How to Have a Money Check-In for Managing Cash Flow as a Freelancer

  1. Choose one day a week to review your situation. Make it a day you can reasonably count on each week. Sometimes I miss a week, but I try not to miss two weeks in a row.
  2. Check to see which clients have paid. Do you have a system for invoicing? Make sure your clients have paid. Make a note of which clients are behind.
  3. Review your other accounts. What’s already come out? Check the charges on your credit card and your bank transfers. Make sure everything’s in order. Flag problematic or fraudulent charges.
  4. List spending that isn’t a priority. Notice items like subscriptions that you aren’t using. Take a look at spending that doesn’t align with your values. Make a plan to cancel those subscriptions and revamp your financial priorities to avoid other spending.
  5. Look ahead to bills coming due. What’s coming out in the future? Do you need to preserve money in your account for a rent or mortgage payment? When does the insurance payment get taken? Do you need to plan for grocery shopping in the coming week?
  6. Match automatic transfers with income and expenses. Ensure your automatic transfers align properly with your upcoming bills and income. If you need to tweak some of your dates, see if you can. When I struggled with a two-week paycheck, I adjusted so I was paying myself once a week.
  7. Tweak as needed. Managing cash flow as a freelancer is mostly about making adjustments as needed. Connect to your money and do this effectively.

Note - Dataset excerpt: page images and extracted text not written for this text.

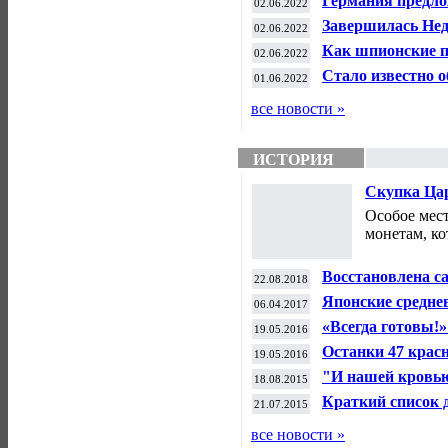
Германия предло
02.06.2022
Информационные
Завершилась Нед
02.06.2022
Информационные
Как шпионские п
02.06.2022
смартфонов . Ин
Стало известно о
01.06.2022
Информационные
все новости »
ИСТОРИЯ
Скупка Цар
история.
Особое мес
монетам, к
Восстановлена са
22.08.2018
Великие географ
Японские средне
06.04.2017
мегавспышках на
«Всегда готовы!»
19.05.2016
история.
Останки 47 красн
19.05.2016
Отечественная и
"И нашей кровью
18.08.2015
мир...". Великая
Краткий список 
21.07.2015
«всёпропальщико
все новости »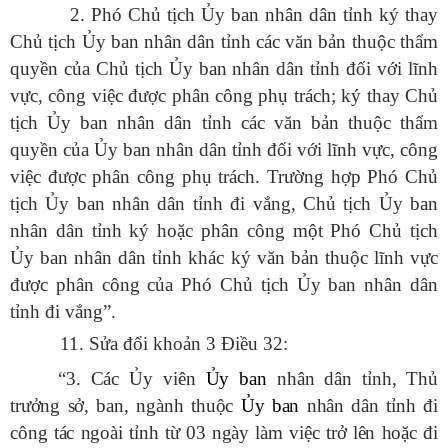
2. Phó Chủ tịch Ủy ban nhân dân tỉnh ký thay
Chủ tịch Ủy ban nhân dân tỉnh các văn bản thuộc thẩm
quyền của Chủ tịch Ủy ban nhân dân tỉnh đối với lĩnh
vực, công việc được phân công phụ trách; ký thay Chủ
tịch Ủy ban nhân dân tỉnh các văn bản thuộc thẩm
quyền của Ủy ban nhân dân tỉnh đối với lĩnh vực, công
việc được phân công phụ trách. Trường hợp Phó Chủ
tịch Ủy ban nhân dân tỉnh đi vắng, Chủ tịch Ủy ban
nhân dân tỉnh ký hoặc phân công một Phó Chủ tịch
Ủy ban nhân dân tỉnh khác ký văn bản thuộc lĩnh vực
được phân công của Phó Chủ tịch Ủy ban nhân dân
tỉnh đi vắng”.
11. Sửa đổi khoản 3 Điều 32:
“3. Các Ủy viên
Ủy ban
nhân dân
tỉnh, Thủ
trưởng sở, ban, ngành thuộc
Ủy ban
nhân dân
tỉnh đi
công tác ngoài tỉnh từ 03 ngày làm việc trở lên hoặc đi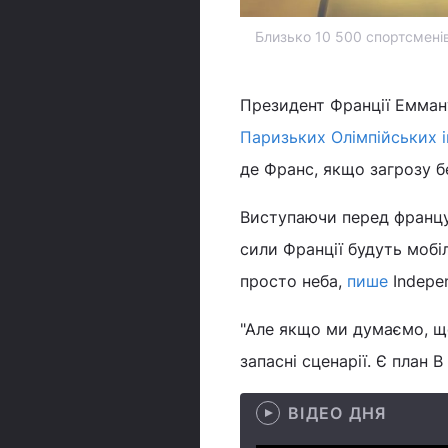
Близько 10 500 спортсменів
Президент Франції Емман
Паризьких Олімпійських і
де Франс, якщо загрозу 
Виступаючи перед францу
сили Франції будуть мобі
просто неба,
пише
Indepe
"Але якщо ми думаємо, що
запасні сценарії. Є план B
ВІДЕО ДНЯ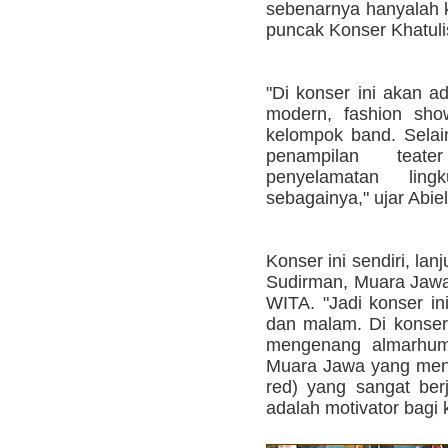
sebenarnya hanyalah 
puncak Konser Khatuli
"Di konser ini akan ada
modern, fashion sho
kelompok band. Selain
penampilan teat
penyelamatan lin
sebagainya," ujar Abiel
Konser ini sendiri, lan
Sudirman, Muara Jawa,
WITA. "Jadi konser in
dan malam. Di konser
mengenang almarh
Muara Jawa yang meni
red) yang sangat berj
adalah motivator bagi 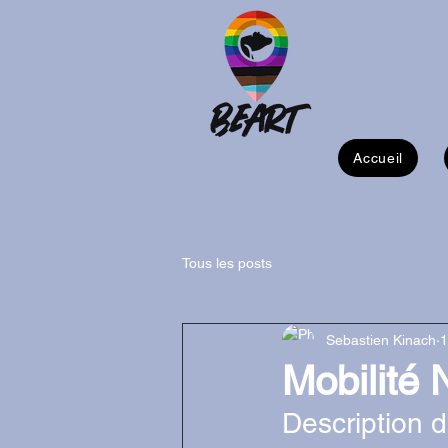
Accueil
Tous les posts
Sebastien Kinach
1
Mobilité 
Description d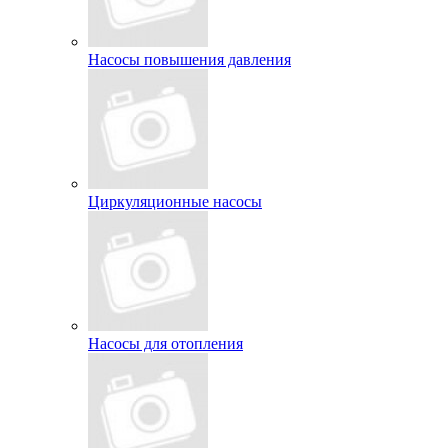
Насосы повышения давления
Циркуляционные насосы
Насосы для отопления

Tips for Managing Cash Flow as a Freelancer

Better cash flow management leads to peace of mind. You’re more likely to accomplish your goals and make the most of your situation. Here are some basic tips for managing cash flow as a freelancer:

  • Know your number. Be aware of how much money you need each month to meet your basic needs. You might have a lower number if you have a partner that brings in money. Just know where you’re at and how much you need to accomplish your goals.
  • Set aside a sinking fund. Or emergency fund. Whatever you want to call it. Have an account that’s readily accessible so you can put money into that account regularly. Put extra into that account when you have a month with earnings beyond your number. You can bank the entire excess or designate a percentage of the excess. Whatever works for you. I use a taxable investment account. When my monthly income doesn’t reach my number, I sell some stocks and use that to cover costs.
  • Plan for taxes. As a freelancer, you need to plan for taxes. I used to do this by automatically transferring money into my monthly tax sinking fund. Today, I do it by paying Gusto to manage my payroll. I get a paycheck from my business, and Gusto handles the state and local taxes and all the pesky FICA stuff.
  • Know what you can cut if needed. Sometimes, your sinking fund isn’t enough to smooth cash flow. This is especially true if you have multiple sparse months in a row. Deciding what to get rid of immediately can help you spring into action if required. I know exactly what I’ll cancel if needed.
  • Check-in regularly. You can’t assume everything is fine. Maintain that connection with your money.

Bottom Line

A home business presents challenges to managing cash flow that you don’t see when you’re a salaried employee. The money isn’t always there at the same time, month after month.

When you live on a variable income, it’s vital that you pay attention not just to how much you expect but when it will actually be there. I should have built up a better cushion in my checking account and paid better attention to how the timing would work out. Cash flow is just as important as how much money you have.